Someone at the Economist has a problem with atheists. According to the anonymous author of this piece we pick the wrong fights and keep using that “A-Word” which frightens the poor little Christians.
How do we know when we’ve picked the wrong fight? A wrong fight is anything the liberal Christians don’t agree with us on. Of course, the conservative Christians accuse us of the same thing. And why do they accuse of us picking the “wrong” fight? Because they’re completely happy with whatever we’re fighting them on. Same coin, different side, same story. Imagine that, eh?
Our anonymous author also has a problem with us using the term atheist. The author also has a problem with godless, humanist, bright and secular. I suppose we should just call ourselves space monkeys but I’m willing to wager that that would upset the Christians too once they learn that “space monkeys” means “people who do not think there’s an invisible magic man in the sky”.
What really ticks me off is the author’s inherent message that we should shut up about anything that we consider important because there are things taking place that are effecting the lives of Christians. This is obvious when one considers that the author thinks removing references to the Christian god from both the currency and the federal pledge is “wrong”.
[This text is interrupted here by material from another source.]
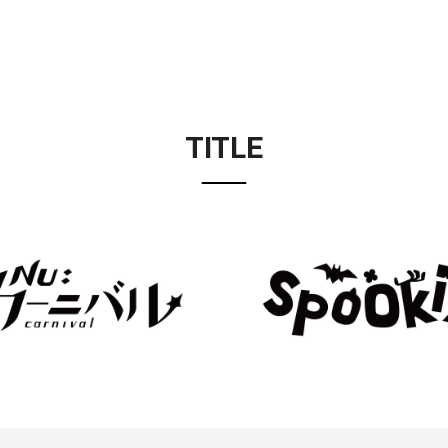
TITLE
Why is it wrong? Because it doesn’t bother the majority of Christians. And since it doesn’t bother them, it’s not important. On the other hand, the prospect of being hit up for Jesus by their own kind does bother them. Since what bothers Christians is important by default, the rest of us need to shut up about all other issues until the Christians are safe again.
But don’t worry, once they’re safe again they’ll go right back to insisting that anyone who supports arming the wall between their religion and our state is smoking something that isn’t legal in all fifty states.
In conclusion, I honestly swear I’m starting to hate liberal Christians more and more each day. At least with conservative Christians, a bullet is not only expected – but promised.








{ 1 comment }
Well, obviously, if a small minority of rationalists insist on being rational, that is an attack upon the irrational majority. Likewise, if a minority of the rational minority write books, articles, letters to the newspapers, blogs, comments on blogs (those are the really weird ones) pointing out the irrationality of the irrational majority, that is also an attack upon the irrational majority. Liberal christians are still christians. They have been indoctrinated from a young age to think all christians are good and all non-christians are just not good yet. Part of this indoctrination (even in liberal churches) is the idea of the universality of god. So someone who does not even believe in god, well, it’s like they are from another universe.
Seriously, I think that the one of the reasons atheists like myself (though I do have a strong agnostic streak) are percieved as such a threat by the dominant majority is that the very idea of atheism is such a foriegn concept that many cannot even conceive of living a life that does not blame the individual for bad things and credit ‘god’ for all good things. It is so far out of any possible worldview that it is impossible to understand. Humans tend to view things they do not understand as a threat. Absence of belief in a creator, in god, in jesus, in allah, in zeus, in whatever you want to call it is a very difficult concept for many people, especially those who have been indoctrinated into a christianist or fundamentalist world view.
People fear new ideas, especially if they lack the immagination to understand the idea.
Lest anyone think I am trying to show my superiority, I am not. I have described myself during my almost 42 years as a christian, a unitarian (and I still am a unitarian (lucky for me they don’t do dogma)), a theist, a universal deist, an agnostic and, recently, an atheist. It took me over forty years to understand what non-belief actually is. And it is a hard concept (for me, and I presume for others).
Sorry for the long post. Occupational hazard.